* Directions:
Print the lines from the one containing "Tedavi Süreci" through the end of the material below, both included, exactly as they appear and without pictures.

*** Opening Source material ***

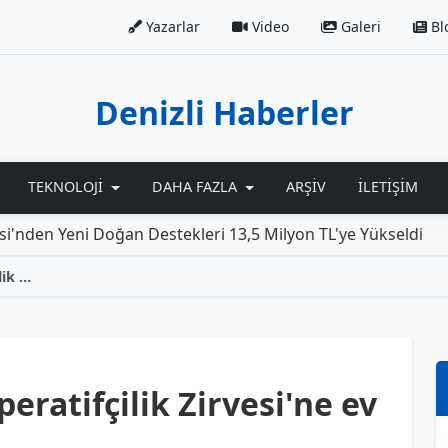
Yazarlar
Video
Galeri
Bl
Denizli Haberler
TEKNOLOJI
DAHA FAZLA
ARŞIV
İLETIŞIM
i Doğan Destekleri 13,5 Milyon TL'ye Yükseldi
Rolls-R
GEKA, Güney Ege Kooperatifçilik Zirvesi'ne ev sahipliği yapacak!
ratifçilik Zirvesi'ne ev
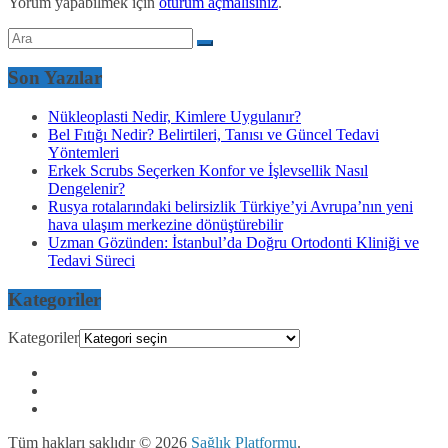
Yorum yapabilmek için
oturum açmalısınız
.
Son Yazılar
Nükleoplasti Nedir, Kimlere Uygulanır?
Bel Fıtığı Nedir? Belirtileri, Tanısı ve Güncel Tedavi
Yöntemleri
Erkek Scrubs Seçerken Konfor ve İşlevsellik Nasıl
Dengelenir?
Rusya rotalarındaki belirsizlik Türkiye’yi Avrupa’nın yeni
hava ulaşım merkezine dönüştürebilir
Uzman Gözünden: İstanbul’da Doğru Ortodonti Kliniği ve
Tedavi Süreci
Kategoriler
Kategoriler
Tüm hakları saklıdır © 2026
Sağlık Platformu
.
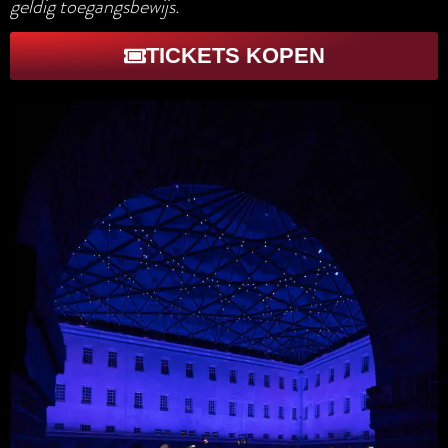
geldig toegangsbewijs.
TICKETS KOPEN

*** Closing Source material ***

* Reply to the exercise:
Tedavi Süreci
Kategoriler
Kategoriler
Tüm hakları saklıdır © 2026
Sağlık Platformu
.
geldig toegangsbewijs.
TICKETS KOPEN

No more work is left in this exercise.